There are usually two types of stocks.
- COMMON STOCK
- PREFERRED STOCK
Common stock are usually shares of ownership of corporation. This type of stock allows you to take the portion of the company without taking its possession. Common stock allows the investors to vote on corporate issue. This includes board of directors and usually accepting takeover bids.
In long term, the common stock, through capital growth, has been likely to to produce higher returns than corporate bonds. This higher return comes at a cost, since common stocks need more risk including the power to lose the full amount that is invested, if a company or firm goes out of business. If a company goes bankrupt, the common stockholders will not receive money until the creditors, bondholders and preferred stockholders get their money.

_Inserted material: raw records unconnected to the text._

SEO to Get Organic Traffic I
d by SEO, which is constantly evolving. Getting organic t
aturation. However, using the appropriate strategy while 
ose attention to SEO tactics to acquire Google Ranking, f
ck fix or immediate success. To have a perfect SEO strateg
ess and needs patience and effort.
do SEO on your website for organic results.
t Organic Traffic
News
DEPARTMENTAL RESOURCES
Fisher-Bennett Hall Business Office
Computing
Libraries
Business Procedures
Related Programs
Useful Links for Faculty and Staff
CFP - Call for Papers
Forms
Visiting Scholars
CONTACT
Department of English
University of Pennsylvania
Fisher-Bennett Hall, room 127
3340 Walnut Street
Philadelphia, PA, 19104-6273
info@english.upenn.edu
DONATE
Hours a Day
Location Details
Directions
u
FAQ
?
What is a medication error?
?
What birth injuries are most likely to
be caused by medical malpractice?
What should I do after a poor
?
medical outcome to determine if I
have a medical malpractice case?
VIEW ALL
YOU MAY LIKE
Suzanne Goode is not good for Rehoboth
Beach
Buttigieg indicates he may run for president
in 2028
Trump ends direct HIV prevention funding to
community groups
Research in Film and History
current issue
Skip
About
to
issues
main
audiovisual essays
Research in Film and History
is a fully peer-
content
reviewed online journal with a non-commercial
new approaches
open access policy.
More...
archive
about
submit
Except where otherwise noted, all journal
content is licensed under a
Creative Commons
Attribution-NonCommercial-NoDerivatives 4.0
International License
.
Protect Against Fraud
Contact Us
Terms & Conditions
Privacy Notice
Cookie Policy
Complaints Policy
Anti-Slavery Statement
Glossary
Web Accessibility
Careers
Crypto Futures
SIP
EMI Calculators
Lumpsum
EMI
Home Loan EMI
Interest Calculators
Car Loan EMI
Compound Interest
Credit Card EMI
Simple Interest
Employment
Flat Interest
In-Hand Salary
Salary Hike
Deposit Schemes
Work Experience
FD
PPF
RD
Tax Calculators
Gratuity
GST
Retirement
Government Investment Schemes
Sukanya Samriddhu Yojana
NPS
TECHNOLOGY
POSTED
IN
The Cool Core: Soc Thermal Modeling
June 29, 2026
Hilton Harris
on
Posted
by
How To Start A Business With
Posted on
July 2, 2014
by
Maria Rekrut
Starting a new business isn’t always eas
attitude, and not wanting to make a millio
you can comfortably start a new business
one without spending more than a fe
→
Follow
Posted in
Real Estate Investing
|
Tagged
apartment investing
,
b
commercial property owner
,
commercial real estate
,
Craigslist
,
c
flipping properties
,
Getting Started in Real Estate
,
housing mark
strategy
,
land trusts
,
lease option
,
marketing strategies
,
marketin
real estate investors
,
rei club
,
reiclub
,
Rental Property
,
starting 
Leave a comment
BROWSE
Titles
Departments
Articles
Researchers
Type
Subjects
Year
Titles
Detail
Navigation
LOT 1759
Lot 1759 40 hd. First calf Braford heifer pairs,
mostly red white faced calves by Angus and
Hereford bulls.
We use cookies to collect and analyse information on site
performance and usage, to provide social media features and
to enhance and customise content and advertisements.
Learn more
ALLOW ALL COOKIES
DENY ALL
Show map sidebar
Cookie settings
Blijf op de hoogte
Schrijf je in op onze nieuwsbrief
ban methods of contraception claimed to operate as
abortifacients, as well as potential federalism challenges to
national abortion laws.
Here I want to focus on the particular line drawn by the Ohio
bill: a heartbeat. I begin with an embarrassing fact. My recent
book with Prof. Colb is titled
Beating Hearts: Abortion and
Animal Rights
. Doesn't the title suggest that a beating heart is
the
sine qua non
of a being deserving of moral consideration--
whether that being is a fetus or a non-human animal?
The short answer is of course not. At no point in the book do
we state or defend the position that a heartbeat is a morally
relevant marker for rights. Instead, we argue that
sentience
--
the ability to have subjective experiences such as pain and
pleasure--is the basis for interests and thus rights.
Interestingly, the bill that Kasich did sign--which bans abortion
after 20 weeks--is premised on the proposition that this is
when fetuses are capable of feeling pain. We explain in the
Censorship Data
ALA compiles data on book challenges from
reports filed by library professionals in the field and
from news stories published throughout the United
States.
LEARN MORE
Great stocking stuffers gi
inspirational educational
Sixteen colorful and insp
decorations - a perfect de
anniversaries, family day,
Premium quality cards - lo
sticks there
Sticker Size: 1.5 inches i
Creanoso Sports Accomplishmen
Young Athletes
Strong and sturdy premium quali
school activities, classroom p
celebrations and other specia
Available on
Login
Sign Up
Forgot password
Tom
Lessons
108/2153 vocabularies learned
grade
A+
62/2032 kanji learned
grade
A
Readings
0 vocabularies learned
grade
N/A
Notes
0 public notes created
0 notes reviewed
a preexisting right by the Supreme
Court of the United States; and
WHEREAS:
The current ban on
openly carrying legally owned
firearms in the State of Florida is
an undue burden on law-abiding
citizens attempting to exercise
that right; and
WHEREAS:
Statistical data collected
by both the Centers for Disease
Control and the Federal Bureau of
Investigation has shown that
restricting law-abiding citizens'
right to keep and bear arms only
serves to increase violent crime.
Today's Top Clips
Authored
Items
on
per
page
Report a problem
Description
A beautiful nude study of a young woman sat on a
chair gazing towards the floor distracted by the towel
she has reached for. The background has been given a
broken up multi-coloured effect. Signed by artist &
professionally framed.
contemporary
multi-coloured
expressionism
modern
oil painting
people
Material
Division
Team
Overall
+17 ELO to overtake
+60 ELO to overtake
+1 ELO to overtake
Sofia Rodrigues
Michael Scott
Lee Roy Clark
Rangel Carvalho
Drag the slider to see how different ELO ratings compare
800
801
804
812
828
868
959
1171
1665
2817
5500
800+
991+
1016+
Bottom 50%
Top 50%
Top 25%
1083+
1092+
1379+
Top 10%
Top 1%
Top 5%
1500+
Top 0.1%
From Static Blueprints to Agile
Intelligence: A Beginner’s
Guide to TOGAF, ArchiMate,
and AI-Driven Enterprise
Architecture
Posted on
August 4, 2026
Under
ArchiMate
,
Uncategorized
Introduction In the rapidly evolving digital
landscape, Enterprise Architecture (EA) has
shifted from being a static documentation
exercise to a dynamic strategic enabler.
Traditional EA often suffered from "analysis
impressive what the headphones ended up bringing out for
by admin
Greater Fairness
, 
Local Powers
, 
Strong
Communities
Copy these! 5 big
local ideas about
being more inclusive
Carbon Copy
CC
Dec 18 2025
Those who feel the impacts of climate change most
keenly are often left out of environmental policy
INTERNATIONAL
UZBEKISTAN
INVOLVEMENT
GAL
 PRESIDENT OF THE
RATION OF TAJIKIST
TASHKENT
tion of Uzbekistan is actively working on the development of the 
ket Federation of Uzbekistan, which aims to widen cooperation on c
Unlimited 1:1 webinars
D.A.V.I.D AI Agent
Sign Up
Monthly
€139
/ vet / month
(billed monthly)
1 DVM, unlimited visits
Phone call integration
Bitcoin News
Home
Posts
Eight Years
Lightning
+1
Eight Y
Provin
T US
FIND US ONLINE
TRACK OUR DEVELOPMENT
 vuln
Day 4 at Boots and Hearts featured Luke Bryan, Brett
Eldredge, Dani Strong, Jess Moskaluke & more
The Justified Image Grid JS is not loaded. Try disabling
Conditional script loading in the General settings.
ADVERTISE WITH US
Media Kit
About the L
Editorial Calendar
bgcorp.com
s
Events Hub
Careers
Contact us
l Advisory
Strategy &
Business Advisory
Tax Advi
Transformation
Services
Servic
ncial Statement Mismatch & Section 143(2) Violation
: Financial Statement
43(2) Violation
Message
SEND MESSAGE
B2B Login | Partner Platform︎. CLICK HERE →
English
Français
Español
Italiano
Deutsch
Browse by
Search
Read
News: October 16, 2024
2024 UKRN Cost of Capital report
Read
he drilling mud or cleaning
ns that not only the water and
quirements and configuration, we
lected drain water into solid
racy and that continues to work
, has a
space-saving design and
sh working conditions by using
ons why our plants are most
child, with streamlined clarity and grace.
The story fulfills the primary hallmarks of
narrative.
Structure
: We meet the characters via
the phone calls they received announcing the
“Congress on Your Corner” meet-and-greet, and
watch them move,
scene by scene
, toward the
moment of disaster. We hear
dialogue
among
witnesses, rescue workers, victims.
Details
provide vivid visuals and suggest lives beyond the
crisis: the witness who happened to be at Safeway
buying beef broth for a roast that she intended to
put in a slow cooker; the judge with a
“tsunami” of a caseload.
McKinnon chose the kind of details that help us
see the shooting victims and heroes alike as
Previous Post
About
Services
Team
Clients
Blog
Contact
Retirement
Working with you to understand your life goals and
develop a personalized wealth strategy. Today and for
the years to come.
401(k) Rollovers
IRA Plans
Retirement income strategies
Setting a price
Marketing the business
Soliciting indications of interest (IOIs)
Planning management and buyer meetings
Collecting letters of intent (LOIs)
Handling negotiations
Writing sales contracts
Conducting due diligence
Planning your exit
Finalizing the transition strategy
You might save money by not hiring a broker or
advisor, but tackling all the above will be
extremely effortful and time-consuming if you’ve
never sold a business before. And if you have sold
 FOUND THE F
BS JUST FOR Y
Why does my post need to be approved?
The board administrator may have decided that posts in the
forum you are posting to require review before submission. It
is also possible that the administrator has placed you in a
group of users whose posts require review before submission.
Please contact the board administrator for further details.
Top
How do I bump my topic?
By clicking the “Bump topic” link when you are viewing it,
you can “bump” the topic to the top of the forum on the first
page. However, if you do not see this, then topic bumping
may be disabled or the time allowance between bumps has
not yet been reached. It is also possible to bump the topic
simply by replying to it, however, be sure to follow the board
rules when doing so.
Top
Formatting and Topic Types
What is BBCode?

A preferred stock is a group of ownership in a business that has a higher right on its assets and earnings than common stock. Preferred shares generally have a share that must be paid out before payments to common shareholders. The preferred shares usually do not carry voting rights.
Common stock and preferred stock are two main types of stock; but, it’s also possible for companies to convert different classes of stock to fulfill the needs of their investors. The most common reason for creating share classes is for the company in order to keep voting power of company focused on a certain group. So, different classes of shares are given different rights of voting. For example, one class of shares will have held by a select group who are given ten votes per share and a second class will be issued to the more number of investors who are given only one vote per share. When there is more than one class of stock, the classes are usually selected as Class A and Class B, etc. For example, billionaire Warren Buffett’s company, that is Berkshire Hathaway has two classes of stock, usually represented by placing the letter behind the ticker symbol like this: “BRK.A, BRK.B”.